Program requirements:
FUN FACTS
For this assignment, we encourage you to seriously question basic assumptions about how time is represented, although we will use a 24 (or 12) hour system. For example, the seemingly ubiquitous convention that we use 12 (or 24) hour time is totally arbitrary — an artifact of ancient Egyptian astronomy. Other systems have been used and proposed. Until quite recently, a six-hour day was used in Thailand. During the French Revolution, when the metric system was invented, people seriously proposed decimal time; here’s a decimal clock from the 1780s:
For more inspiration on timetelling, check out this brief video:
Your handin folder handin-06 should have the two folders described above.
You will zip up the handin-06 folder and submit this to Autolab. Your overall folder organization should look something like this (indentation indicates subfolders):
handin-06
andrewID-06-assignment
index.html
sketch.js
andrewID-06-concepts.pdf
andrewID-06-project
index.html
sketch.js
Once you are ready to submit, zip (compress) the handin-06 folder (which will likely be named handin-06.zip) and hand in the ZIP FILE into the Deliverable 6 submission area on Autolab. Once you handin, check your handin history and click on the magnifying glass to look at what you submitted to make sure it looks right. IF YOU SUBMIT THE WRONG ZIP FILE, YOU RISK GETTTING A 0 ON THIS DELIVERABLE!
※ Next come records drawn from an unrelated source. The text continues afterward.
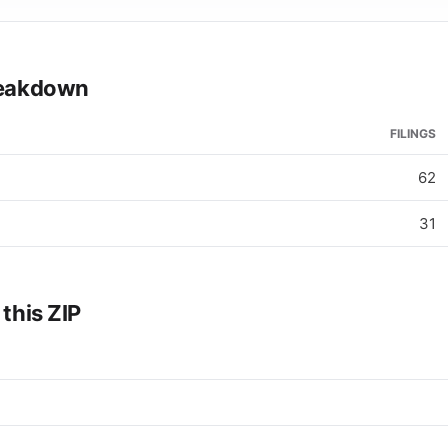
breakdown
FILINGS
62
31
 this ZIP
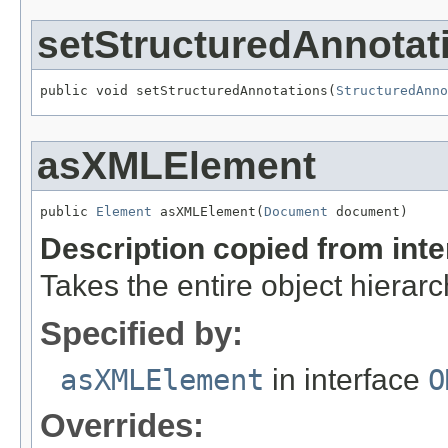
setStructuredAnnotat
public void setStructuredAnnotations(
StructuredAnno
asXMLElement
public 
Element
 asXMLElement(
Document
 document)
Description copied from int
Takes the entire object hiera
Specified by:
asXMLElement
in interface
O
Overrides:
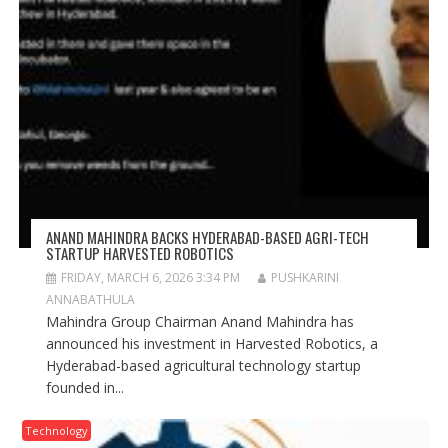
ANAND MAHINDRA BACKS HYDERABAD-BASED AGRI-TECH
STARTUP HARVESTED ROBOTICS
FRIDAY, MARCH 6, 2026 3:34 PM
PUSHKARINI
ANNABATHULA
Mahindra Group Chairman Anand Mahindra has
announced his investment in Harvested Robotics, a
Hyderabad-based agricultural technology startup
founded in...
Technology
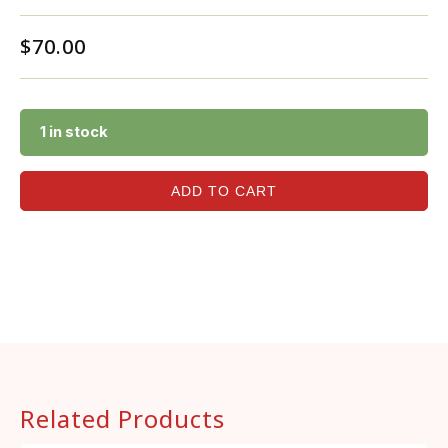
$
70.00
1 in stock
ADD TO CART
Related Products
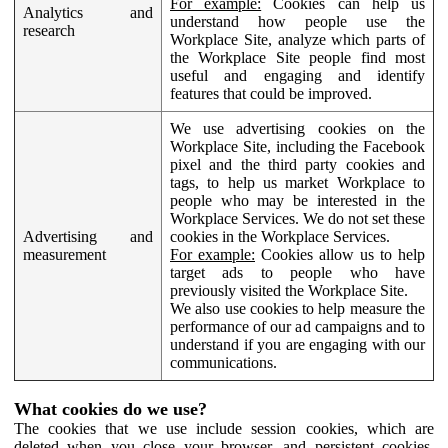
For example:
Cookies can help us
Analytics and
understand how people use the
research
Workplace Site, analyze which parts of
the Workplace Site people find most
useful and engaging and identify
features that could be improved.
We use advertising cookies on the
Workplace Site, including the Facebook
pixel and the third party cookies and
tags, to help us market Workplace to
people who may be interested in the
Workplace Services. We do not set these
Advertising and
cookies in the Workplace Services.
measurement
For example:
Cookies allow us to help
target ads to people who have
previously visited the Workplace Site.
We also use cookies to help measure the
performance of our ad campaigns and to
understand if you are engaging with our
communications.
What cookies do we use?
The cookies that we use include session cookies, which are
deleted when you close your browser, and persistent cookies,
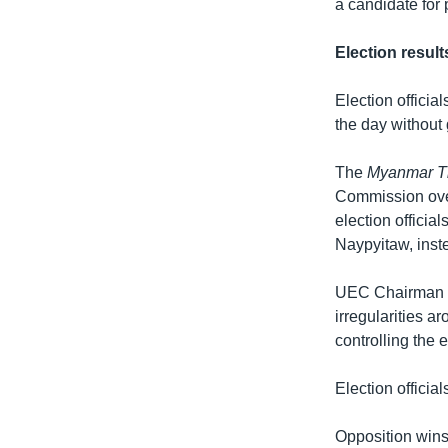
a candidate for 
Election resul
Election officia
the day without 
The
Myanmar T
Commission over
election official
Naypyitaw, inste
UEC Chairman U 
irregularities a
controlling the e
Election officia
Opposition wins 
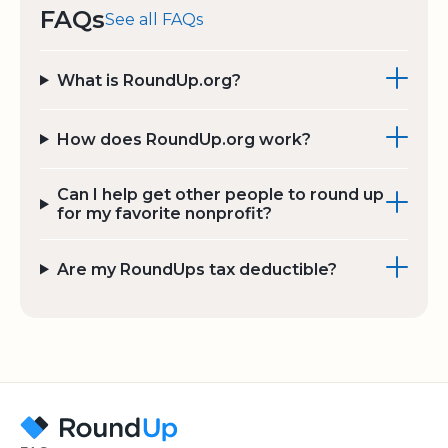
FAQs
See all FAQs
What is RoundUp.org?
How does RoundUp.org work?
Can I help get other people to round up
for my favorite nonprofit?
Are my RoundUps tax deductible?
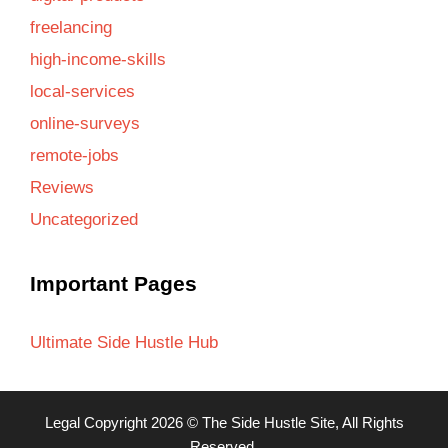
freelancing
high-income-skills
local-services
online-surveys
remote-jobs
Reviews
Uncategorized
Important Pages
Ultimate Side Hustle Hub
Legal
Copyright 2026 ©
The Side Hustle Site
, All Rights
Reserved.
You may submit as many times as you’d like (in case you find inspiration and want to improve your work) up until the deadline. If you submit up to one day late, even if you submitted on time, you will be marked late. We only grade the final submission you upload to us via Autolab.
REMINDER: We may have a code interview check after the due date to determine if you wrote the code yourself or if you used an online source or a Generative AI tool to obtain your code. Excessive use of online resources or GenAI tools without understanding the code produced will lower your final grade on the assignment. Repeated violations may lead to an academic integrity violation.